> **PROMPT**:
Transcribe each line of the records below exactly, excluding any embedded images.
---+---
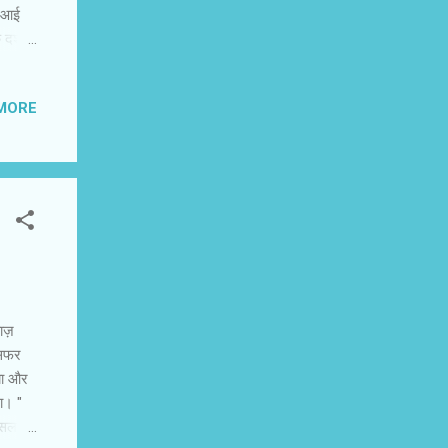
ं आई
दर्शकों
ना
की
MORE
दक्षिण
गदगद
यह
ाज़
ंसफर
िया और
ा। "
ोसला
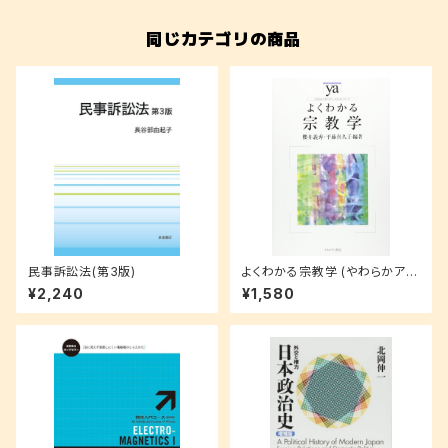
同じカテゴリの商品
民事訴訟法(第3版)
よくわかる宗教学 (やわらかアカ
デミズム・〈わかる〉シリーズ)
¥2,240
¥1,580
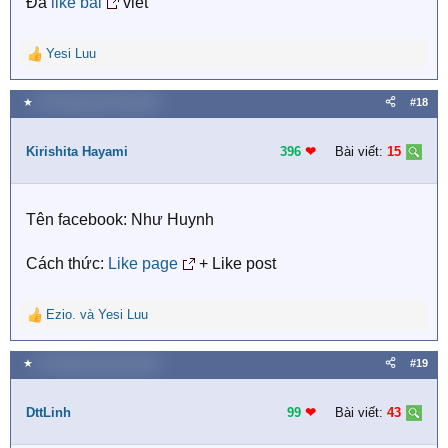
Đã
like bài
viết
Yesi Luu
R
e
a
★
25 Tháng mười một 2020
#18
c
t
i
Kirishita Hayami
396
❤︎
Bài viết:
15
o
n
s
Tên facebook: Như Huynh
:
Cách thức:
Like page
+ Like post
Ezio.
và
Yesi Luu
R
e
a
★
25 Tháng mười một 2020
#19
c
t
i
DttLinh
99
❤︎
Bài viết:
43
o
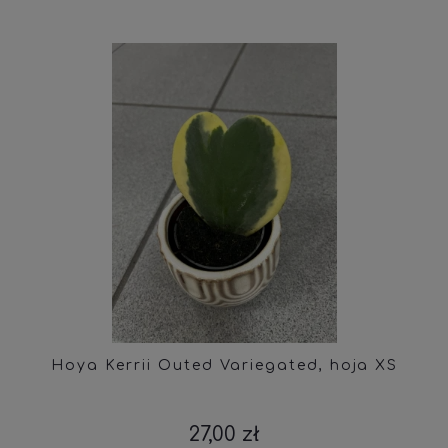
Hoya Kerrii Outed Variegated, hoja XS
27,00 zł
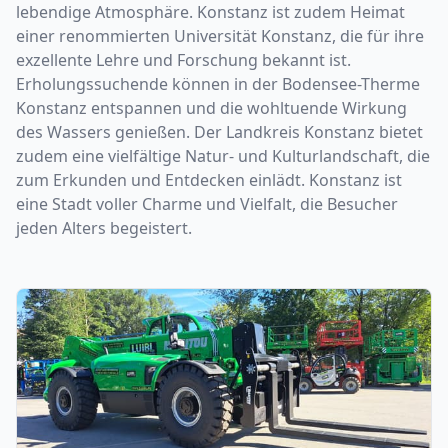
lebendige Atmosphäre. Konstanz ist zudem Heimat
einer renommierten Universität Konstanz, die für ihre
exzellente Lehre und Forschung bekannt ist.
Erholungssuchende können in der Bodensee-Therme
Konstanz entspannen und die wohltuende Wirkung
des Wassers genießen. Der Landkreis Konstanz bietet
zudem eine vielfältige Natur- und Kulturlandschaft, die
zum Erkunden und Entdecken einlädt. Konstanz ist
eine Stadt voller Charme und Vielfalt, die Besucher
jeden Alters begeistert.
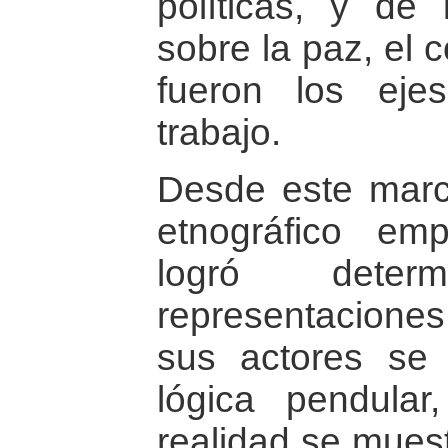
políticas, y de 
sobre la paz, el c
fueron los eje
trabajo.
Desde este marco
etnográfico emp
logró dete
representaciones
sus actores se
lógica pendular
realidad se mues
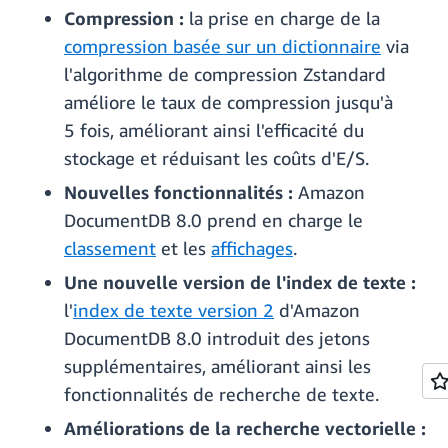
Compression :
la prise en charge de la
compression basée sur un dictionnaire
via
l'algorithme de compression Zstandard
améliore le taux de compression jusqu'à
5 fois, améliorant ainsi l'efficacité du
stockage et réduisant les coûts d'E/S.
Nouvelles fonctionnalités :
Amazon
DocumentDB 8.0 prend en charge le
classement
et les
affichages
.
Une nouvelle version de l'index de texte :
l'
index de texte version 2
d'Amazon
DocumentDB 8.0 introduit des jetons
supplémentaires, améliorant ainsi les
fonctionnalités de recherche de texte.
Améliorations de la recherche vectorielle :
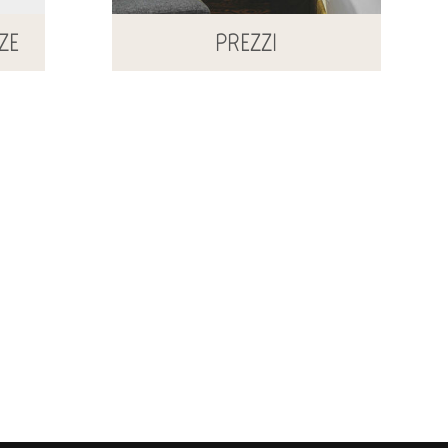
ZE
PREZZI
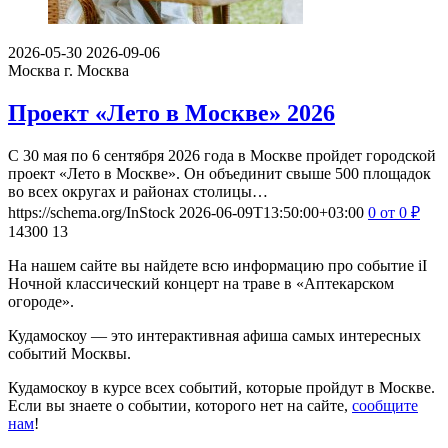
2026-05-30
2026-09-06
Москва
г. Москва
Проект «Лето в Москве» 2026
С 30 мая по 6 сентября 2026 года в Москве пройдет городской
проект «Лето в Москве». Он объединит свыше 500 площадок
во всех округах и районах столицы…
https://schema.org/InStock
2026-06-09T13:50:00+03:00
0
от 0
₽
14300
13
На нашем сайте вы найдете всю информацию про событие iI
Ночной классический концерт на траве в «Аптекарском
огороде».
Кудамоскоу — это интерактивная афиша самых интересных
событий Москвы.
Кудамоскоу в курсе всех событий, которые пройдут в Москве.
Если вы знаете о событии, которого нет на сайте,
сообщите
нам
!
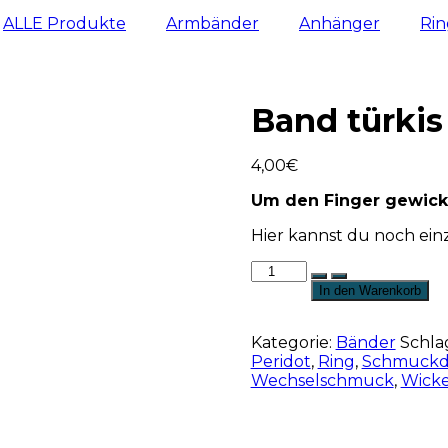
ALLE Produkte
Armbänder
Anhänger
Ri
Band türkis
4,00
€
Um den Finger gewicke
Hier kannst du noch ein
Band
türkis
In den Warenkorb
Menge
Kategorie:
Bänder
Schla
Peridot
,
Ring
,
Schmuckd
Wechselschmuck
,
Wicke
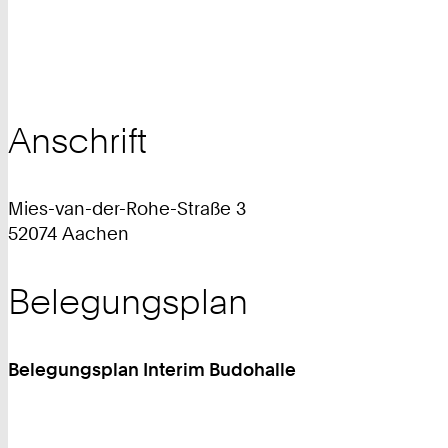
Anschrift
Mies-van-der-Rohe-Straße 3
52074 Aachen
Belegungsplan
Belegungsplan Interim Budohalle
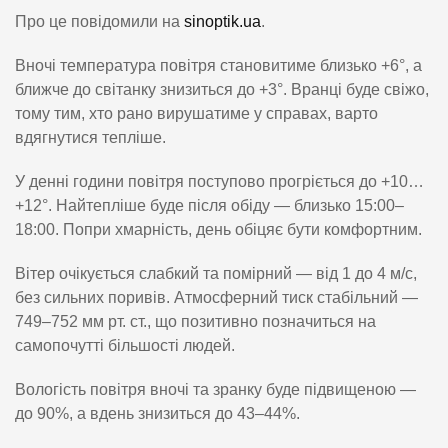
Про це повідомили на
sinoptik.ua
.
Вночі температура повітря становитиме близько +6°, а
ближче до світанку знизиться до +3°. Вранці буде свіжо,
тому тим, хто рано вирушатиме у справах, варто
вдягнутися тепліше.
У денні години повітря поступово прогріється до +10…
+12°. Найтепліше буде після обіду — близько 15:00–
18:00. Попри хмарність, день обіцяє бути комфортним.
Вітер очікується слабкий та помірний — від 1 до 4 м/с,
без сильних поривів. Атмосферний тиск стабільний —
749–752 мм рт. ст., що позитивно позначиться на
самопочутті більшості людей.
Вологість повітря вночі та зранку буде підвищеною —
до 90%, а вдень знизиться до 43–44%.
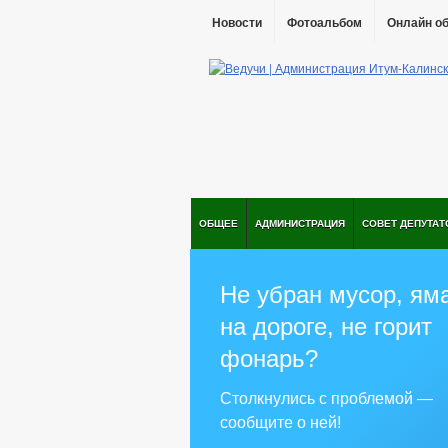
Новости
Фотоальбом
Онлайн о
ОБЩЕЕ
АДМИНИСТРАЦИЯ
СОВЕТ ДЕПУТАТ
Не убран мусор, ям
на дороге, не горит
фонарь?
Столкнулись с проблемой —
сообщите о ней!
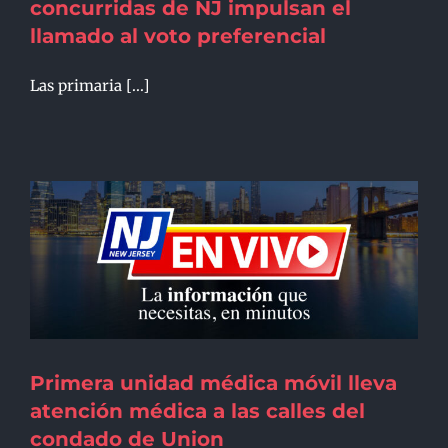
concurridas de NJ impulsan el
llamado al voto preferencial
Las primaria [...]
Primera unidad médica móvil lleva
atención médica a las calles del
condado de Union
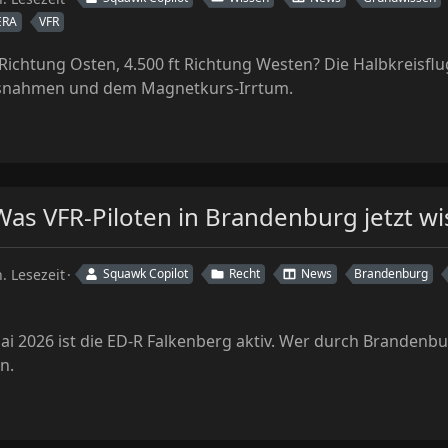
ERA
VFR
Richtung Osten, 4.500 ft Richtung Westen? Die Halbkreisflug
usnahmen und dem Magnetkurs-Irrtum.
Was VFR-Piloten in Brandenburg jetzt 
. Lesezeit
Squawk Copilot
Recht
News
Brandenburg
Mai 2026 ist die ED-R Falkenberg aktiv. Wer durch Brandenbu
n.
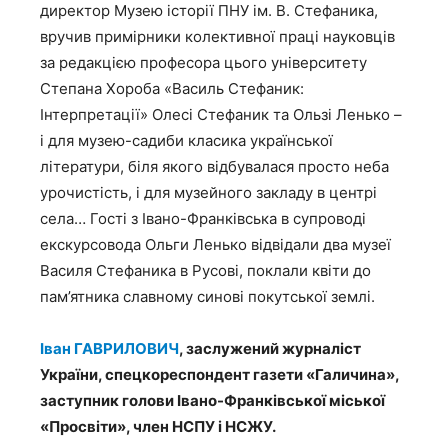
директор Музею історії ПНУ ім. В. Стефаника,
вручив примірники колективної праці науковців
за редакцією професора цього університету
Степана Хороба «Василь Стефаник:
Інтерпретації» Олесі Стефаник та Ользі Ленько –
і для музею-садиби класика української
літератури, біля якого відбувалася просто неба
урочистість, і для музейного закладу в центрі
села… Гості з Івано-Франківська в супроводі
екскурсовода Ольги Ленько відвідали два музеї
Василя Стефаника в Русові, поклали квіти до
пам’ятника славному синові покутської землі.
Іван ГАВРИЛОВИЧ
, заслужений журналіст
України, спецкореспондент газети «Галичина»,
заступник голови Івано-Франківської міської
«Просвіти», член НСПУ і НСЖУ.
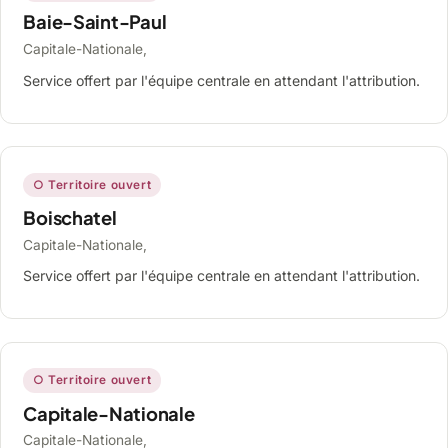
Baie-Saint-Paul
Capitale-Nationale,
Service offert par l'équipe centrale en attendant l'attribution.
○ Territoire ouvert
Boischatel
Capitale-Nationale,
Service offert par l'équipe centrale en attendant l'attribution.
○ Territoire ouvert
Capitale-Nationale
Capitale-Nationale,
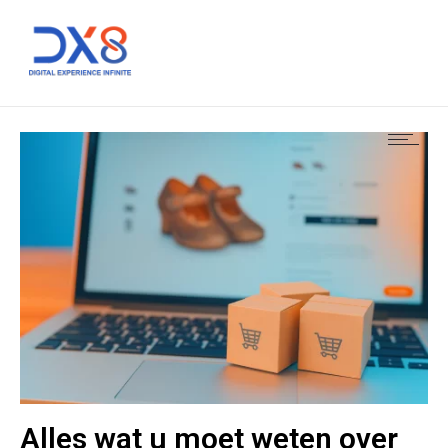
Alles wat u moet weten over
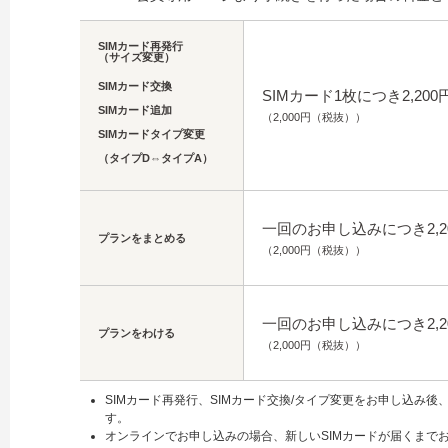
SIMカード再発行
（サイズ変更）
SIMカード交換
SIMカード1枚につき2,200
SIMカード追加
（2,000円（税抜））
SIMカードタイプ変更
（タイプD⇔タイプA）
一回のお申し込みにつき2,2
プランをまとめる
（2,000円（税抜））
一回のお申し込みにつき2,2
プランをわける
（2,000円（税抜））
SIMカード再発行、SIMカード交換/タイプ変更をお申し込み後
す。
オンラインでお申し込みの場合、新しいSIMカードが届くまで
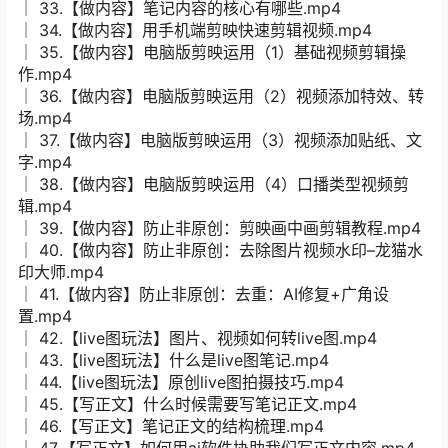
│ 33.【做内容】笔记内容的核心有哪些.mp4
│ 34.【做内容】用手机端剪映快速剪辑视频.mp4
│ 35.【做内容】电脑版剪映运用（1）基础视频剪辑操
作.mp4
│ 36.【做内容】电脑版剪映运用（2）视频添加特效、转
场.mp4
│ 37.【做内容】电脑版剪映运用（3）视频添加贴纸、文
字.mp4
│ 38.【做内容】电脑版剪映运用（4）口播类型视频剪
辑.mp4
│ 39.【做内容】防止非原创：剪映画中画剪辑教程.mp4
│ 40.【做内容】防止非原创：去除图片视频水印–龙猫水
印大师.mp4
│ 41.【做内容】防止非原创：去重：AI修复+广角设
置.mp4
│ 42.【live图玩法】图片、视频如何转live图.mp4
│ 43.【live图玩法】什么是live图笔记.mp4
│ 44.【live图玩法】原创live图拍摄技巧.mp4
│ 45.【写正文】什么时候需要写笔记正文.mp4
│ 46.【写正文】笔记正文的结构梳理.mp4
│ 47.【写正文】如何用ai软件协助我们写正文内容.mp4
---+---
> **TASK RESULT**:
ं आई
दर्शकों
ना
की
MORE
दक्षिण
गदगद
यह
ाज़
ंसफर
िया और
ा। "
ोसला
同じカテゴリの商品
民事訴訟法(第3版)
よくわかる宗教学 (やわらかアカ
デミズム・〈わかる〉シリーズ)
¥2,240
¥1,580
Đã
like bài
viết
Yesi Luu
R
e
a
★
25 Tháng mười một 2020
#18
c
t
i
Kirishita Hayami
396
❤︎
Bài viết:
15
o
n
s
Tên facebook: Như Huynh
:
Cách thức:
Like page
+ Like post
Ezio.
và
Yesi Luu
R
e
a
★
25 Tháng mười một 2020
#19
c
t
i
DttLinh
99
❤︎
Bài viết:
43
o
Hoya Kerrii Outed Variegated, hoja XS
27,00 zł
lebendige Atmosphäre. Konstanz ist zudem Heimat
einer renommierten Universität Konstanz, die für ihre
exzellente Lehre und Forschung bekannt ist.
Erholungssuchende können in der Bodensee-Therme
Konstanz entspannen und die wohltuende Wirkung
des Wassers genießen. Der Landkreis Konstanz bietet
zudem eine vielfältige Natur- und Kulturlandschaft, die
zum Erkunden und Entdecken einlädt. Konstanz ist
eine Stadt voller Charme und Vielfalt, die Besucher
jeden Alters begeistert.
políticas, y de 
sobre la paz, el c
fueron los eje
trabajo.
Desde este marco
etnográfico emp
logró dete
representaciones
sus actores se
lógica pendular
realidad se mues
Compression :
la prise en charge de la
compression basée sur un dictionnaire
via
l'algorithme de compression Zstandard
améliore le taux de compression jusqu'à
5 fois, améliorant ainsi l'efficacité du
stockage et réduisant les coûts d'E/S.
Nouvelles fonctionnalités :
Amazon
DocumentDB 8.0 prend en charge le
classement
et les
affichages
.
Une nouvelle version de l'index de texte :
l'
index de texte version 2
d'Amazon
DocumentDB 8.0 introduit des jetons
supplémentaires, améliorant ainsi les
fonctionnalités de recherche de texte.
Améliorations de la recherche vectorielle :
ZE
PREZZI
2026-05-30
2026-09-06
Москва
г. Москва
Проект «Лето в Москве» 2026
С 30 мая по 6 сентября 2026 года в Москве пройдет городской
проект «Лето в Москве». Он объединит свыше 500 площадок
во всех округах и районах столицы…
https://schema.org/InStock
2026-06-09T13:50:00+03:00
0
от 0
₽
14300
13
На нашем сайте вы найдете всю информацию про событие iI
Ночной классический концерт на траве в «Аптекарском
огороде».
Кудамоскоу — это интерактивная афиша самых интересных
событий Москвы.
Кудамоскоу в курсе всех событий, которые пройдут в Москве.
Если вы знаете о событии, которого нет на сайте,
сообщите
нам
!
ALLE Produkte
Armbänder
Anhänger
Ri
Band türkis
4,00
€
Um den Finger gewicke
Hier kannst du noch ein
Band
türkis
In den Warenkorb
Menge
Kategorie:
Bänder
Schla
Peridot
,
Ring
,
Schmuckd
Wechselschmuck
,
Wicke
Anschrift
Mies-van-der-Rohe-Straße 3
52074 Aachen
Belegungsplan
Belegungsplan Interim Budohalle
Про це повідомили на
sinoptik.ua
.
Вночі температура повітря становитиме близько +6°, а
ближче до світанку знизиться до +3°. Вранці буде свіжо,
тому тим, хто рано вирушатиме у справах, варто
вдягнутися тепліше.
У денні години повітря поступово прогріється до +10…
+12°. Найтепліше буде після обіду — близько 15:00–
18:00. Попри хмарність, день обіцяє бути комфортним.
Вітер очікується слабкий та помірний — від 1 до 4 м/с,
без сильних поривів. Атмосферний тиск стабільний —
749–752 мм рт. ст., що позитивно позначиться на
самопочутті більшості людей.
Вологість повітря вночі та зранку буде підвищеною —
до 90%, а вдень знизиться до 43–44%.
Новости
Фотоальбом
Онлайн о
ОБЩЕЕ
АДМИНИСТРАЦИЯ
СОВЕТ ДЕПУТАТ
Не убран мусор, ям
на дороге, не горит
фонарь?
Столкнулись с проблемой —
сообщите о ней!
concurridas de NJ impulsan el
llamado al voto preferencial
Las primaria [...]
Primera unidad médica móvil lleva
atención médica a las calles del
condado de Union
ERA
VFR
Richtung Osten, 4.500 ft Richtung Westen? Die Halbkreisflug
usnahmen und dem Magnetkurs-Irrtum.
Was VFR-Piloten in Brandenburg jetzt 
. Lesezeit
Squawk Copilot
Recht
News
Brandenburg
Mai 2026 ist die ED-R Falkenberg aktiv. Wer durch Brandenbu
n.
директор Музею історії ПНУ ім. В. Стефаника,
вручив примірники колективної праці науковців
за редакцією професора цього університету
Степана Хороба «Василь Стефаник:
Інтерпретації» Олесі Стефаник та Ользі Ленько –
і для музею-садиби класика української
літератури, біля якого відбувалася просто неба
урочистість, і для музейного закладу в центрі
села… Гості з Івано-Франківська в супроводі
екскурсовода Ольги Ленько відвідали два музеї
Василя Стефаника в Русові, поклали квіти до
пам’ятника славному синові покутської землі.
Іван ГАВРИЛОВИЧ
, заслужений журналіст
України, спецкореспондент газети «Галичина»,
заступник голови Івано-Франківської міської
«Просвіти», член НСПУ і НСЖУ.
Baie-Saint-Paul
Capitale-Nationale,
Service offert par l'équipe centrale en attendant l'attribution.
○ Territoire ouvert
Boischatel
Capitale-Nationale,
Service offert par l'équipe centrale en attendant l'attribution.
○ Territoire ouvert
Capitale-Nationale
Capitale-Nationale,
Alles wat u moet weten over
SIMカード再発行
（サイズ変更）
SIMカード交換
SIMカード1枚につき2,200
SIMカード追加
（2,000円（税抜））
SIMカードタイプ変更
（タイプD⇔タイプA）
一回のお申し込みにつき2,2
プランをまとめる
（2,000円（税抜））
一回のお申し込みにつき2,2
プランをわける
（2,000円（税抜））
SIMカード再発行、SIMカード交換/タイプ変更をお申し込み後
す。
オンラインでお申し込みの場合、新しいSIMカードが届くまで
│ 33.【做内容】笔记内容的核心有哪些.mp4
│ 34.【做内容】用手机端剪映快速剪辑视频.mp4
│ 35.【做内容】电脑版剪映运用（1）基础视频剪辑操
作.mp4
│ 36.【做内容】电脑版剪映运用（2）视频添加特效、转
场.mp4
│ 37.【做内容】电脑版剪映运用（3）视频添加贴纸、文
字.mp4
│ 38.【做内容】电脑版剪映运用（4）口播类型视频剪
辑.mp4
│ 39.【做内容】防止非原创：剪映画中画剪辑教程.mp4
│ 40.【做内容】防止非原创：去除图片视频水印–龙猫水
印大师.mp4
│ 41.【做内容】防止非原创：去重：AI修复+广角设
置.mp4
│ 42.【live图玩法】图片、视频如何转live图.mp4
│ 43.【live图玩法】什么是live图笔记.mp4
│ 44.【live图玩法】原创live图拍摄技巧.mp4
│ 45.【写正文】什么时候需要写笔记正文.mp4
│ 46.【写正文】笔记正文的结构梳理.mp4
│ 47.【写正文】如何用ai软件协助我们写正文内容.mp4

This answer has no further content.